Türkiye’nin önemli turizm merkezlerinden Kapadokya bölgesindeki Göreme Ulusal Parkı, kültürel ve doğal zenginlikleriyle ziyaretçilerini geçmişe yolculuğa çıkarıyor.
Yaşam izlerinin milattan önce 3 bin ila 5 bin yıllarına dayandığı Göreme Ulusal Parkı, kayadan oyma mağaralarıyla milattan sonra üçüncü yüzyıldan itibaren insanoğluna barınak oldu.
TURİZM MERKEZİ KONUMUNDA
Selçuklu ve Osmanlı döneminde insanların barınma alanı olarak kullandığı mağaralar, günümüzde ise her sene yüzbinlerce turisti ağırlıyor.

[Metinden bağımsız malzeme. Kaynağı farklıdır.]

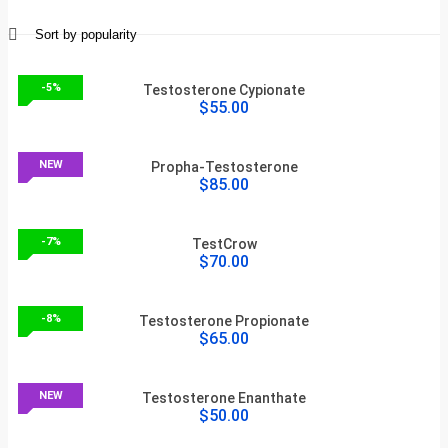
-5%
Testosterone Cypionate
$55.00
NEW
Propha-Testosterone
$85.00
-7%
TestCrow
$70.00
-8%
Testosterone Propionate
$65.00
NEW
Testosterone Enanthate
$50.00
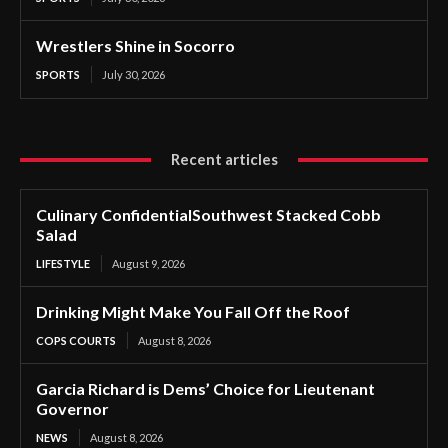
Wrestlers Shine in Socorro
SPORTS
July 30, 2026
Recent articles
Culinary ConfidentialSouthwest Stacked Cobb
Salad
LIFESTYLE
August 9, 2026
Drinking Might Make You Fall Off the Roof
COPS COURTS
August 8, 2026
Garcia Richard is Dems’ Choice for Lieutenant
Governor
NEWS
August 8, 2026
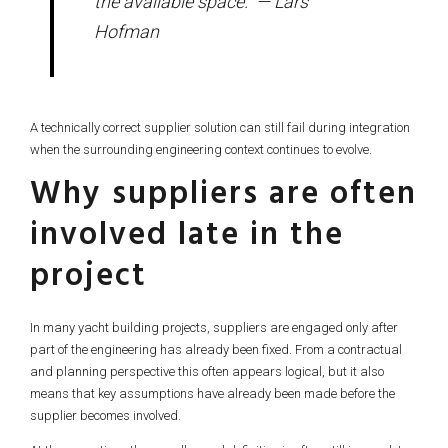
the available space.” — Lars
Hofman
A technically correct supplier solution can still fail during integration
when the surrounding engineering context continues to evolve.
Why suppliers are often
involved late in the
project
In many yacht building projects, suppliers are engaged only after
part of the engineering has already been fixed. From a contractual
and planning perspective this often appears logical, but it also
means that key assumptions have already been made before the
supplier becomes involved.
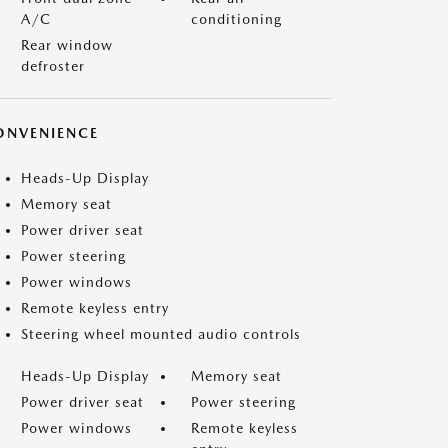
A/C
conditioning
Rear window
defroster
ONVENIENCE
Heads-Up Display
Memory seat
Power driver seat
Power steering
Power windows
Remote keyless entry
Steering wheel mounted audio controls
Heads-Up Display
Memory seat
Power driver seat
Power steering
Power windows
Remote keyless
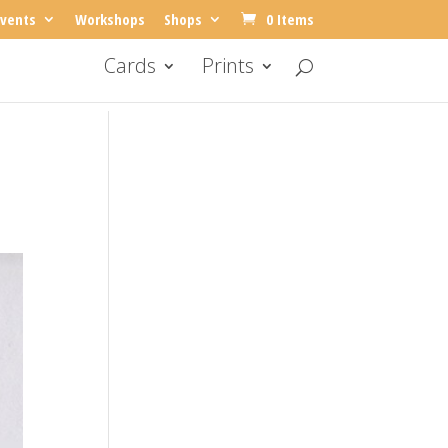
vents
Workshops
Shops
0 Items
Cards
Prints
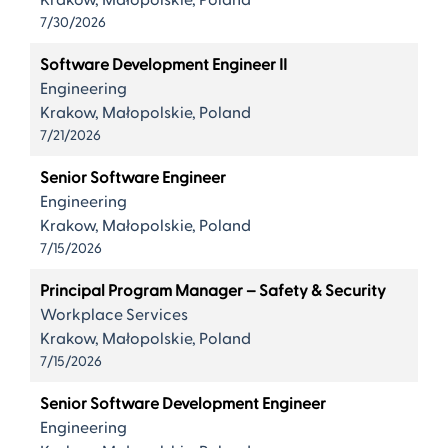
Krakow, Małopolskie, Poland
7/30/2026
Software Development Engineer II
Engineering
Krakow, Małopolskie, Poland
7/21/2026
Senior Software Engineer
Engineering
Krakow, Małopolskie, Poland
7/15/2026
Principal Program Manager – Safety & Security
Workplace Services
Krakow, Małopolskie, Poland
7/15/2026
Senior Software Development Engineer
Engineering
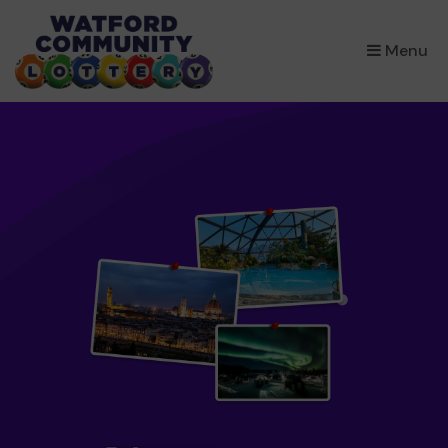
×
Menu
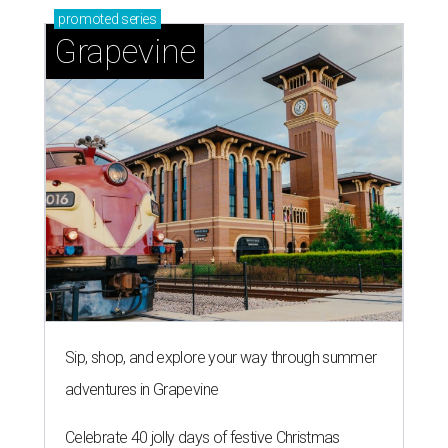
promoted
series
Grapevine
Sip, shop, and explore your way through summer
adventures in Grapevine
Celebrate 40 jolly days of festive Christmas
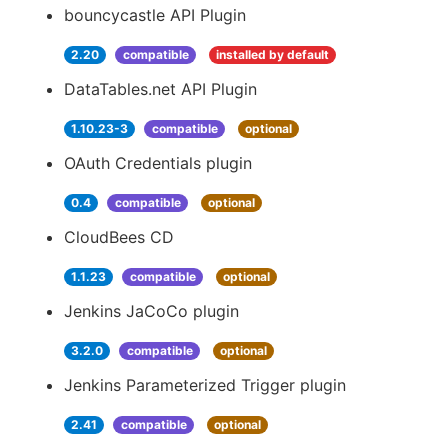
bouncycastle API Plugin
2.20
compatible
installed by default
DataTables.net API Plugin
1.10.23-3
compatible
optional
OAuth Credentials plugin
0.4
compatible
optional
CloudBees CD
1.1.23
compatible
optional
Jenkins JaCoCo plugin
3.2.0
compatible
optional
Jenkins Parameterized Trigger plugin
2.41
compatible
optional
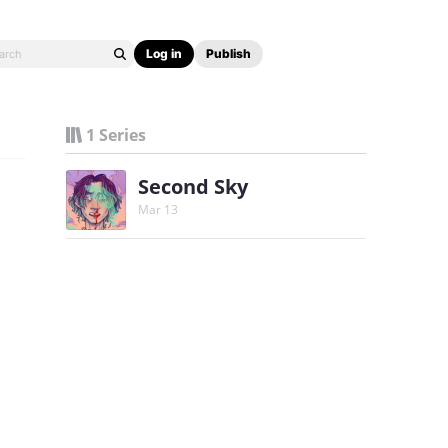
Log in
Publish
1 Series
Second Sky
Mar 13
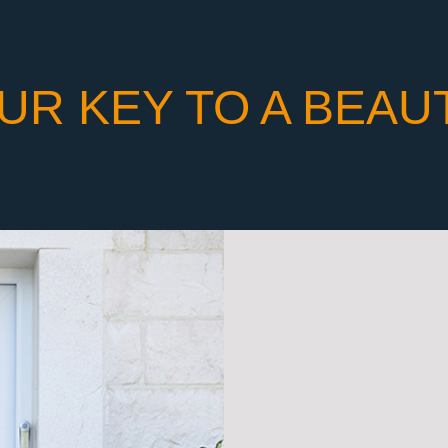
UR KEY TO A BEAU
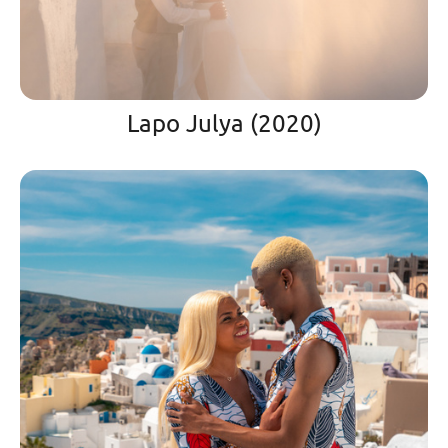
Lapo Julya (2020)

Daha önce vadi içlerine oyularak yapılan barınakların Hristiyanlığın birincil dönemlerinde peribacaları ile dolgun öteki alanlarda yaygınlaştığı Göreme Milli Parkı’nda fazla sayıda kayadan oyma tarihi kilise, şapel, manastır ve yaşam alanları bulunuyor.
UNESCO Dünya Kültür Mirası Listesine 1985 yılında dahil edilen ulusal park, dünyanın dört bir kadar turist çekiyor ve bu sayede Türkiye’nin en çok ziyaret edilen birincil 10 turizm merkezi arasında yer alıyor.
Kapadokya bölgesine gelen turistlerin tamamının ziyaret ettiği Göreme Ulusal Parkı’nı Kültür ve Turizm İl Müdürlüğü verilerine göre bu yılın ocak-haziran döneminde 2 milyon 206 bin 372 turist gezdi.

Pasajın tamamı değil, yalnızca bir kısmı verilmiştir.